• **What is being asked**
Please go through the records below and return every line holding the word "Všechny".

(Saved data entries)
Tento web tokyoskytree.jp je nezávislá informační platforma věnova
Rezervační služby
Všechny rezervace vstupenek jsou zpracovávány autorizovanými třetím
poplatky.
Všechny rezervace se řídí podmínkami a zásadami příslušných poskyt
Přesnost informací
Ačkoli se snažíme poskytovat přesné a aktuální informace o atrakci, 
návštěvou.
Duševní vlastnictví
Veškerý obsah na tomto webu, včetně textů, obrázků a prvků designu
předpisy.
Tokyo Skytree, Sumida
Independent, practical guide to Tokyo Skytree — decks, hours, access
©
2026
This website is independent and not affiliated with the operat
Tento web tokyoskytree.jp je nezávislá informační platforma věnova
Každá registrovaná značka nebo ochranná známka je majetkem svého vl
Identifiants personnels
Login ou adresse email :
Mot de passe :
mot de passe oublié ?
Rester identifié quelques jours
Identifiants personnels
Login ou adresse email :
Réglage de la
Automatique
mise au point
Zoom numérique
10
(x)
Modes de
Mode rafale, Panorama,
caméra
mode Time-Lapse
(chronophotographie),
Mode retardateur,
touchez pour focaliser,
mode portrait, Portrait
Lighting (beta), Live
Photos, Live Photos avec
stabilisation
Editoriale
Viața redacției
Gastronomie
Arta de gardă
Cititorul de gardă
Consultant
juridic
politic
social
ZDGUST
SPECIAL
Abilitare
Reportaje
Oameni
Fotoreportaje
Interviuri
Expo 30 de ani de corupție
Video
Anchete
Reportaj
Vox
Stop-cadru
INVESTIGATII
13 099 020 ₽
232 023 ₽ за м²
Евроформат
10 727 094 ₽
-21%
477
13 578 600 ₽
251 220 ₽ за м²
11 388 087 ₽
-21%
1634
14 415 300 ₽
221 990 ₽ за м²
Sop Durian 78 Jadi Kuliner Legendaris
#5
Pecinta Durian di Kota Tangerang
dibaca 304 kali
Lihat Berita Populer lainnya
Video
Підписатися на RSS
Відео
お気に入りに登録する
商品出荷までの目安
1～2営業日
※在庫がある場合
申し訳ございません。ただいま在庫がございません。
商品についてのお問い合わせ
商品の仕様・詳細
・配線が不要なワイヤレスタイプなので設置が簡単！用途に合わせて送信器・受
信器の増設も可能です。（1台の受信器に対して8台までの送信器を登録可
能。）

• **Exercise response**
Všechny rezervace vstupenek jsou zpracovávány autorizovanými třetím
Všechny rezervace se řídí podmínkami a zásadami příslušných poskyt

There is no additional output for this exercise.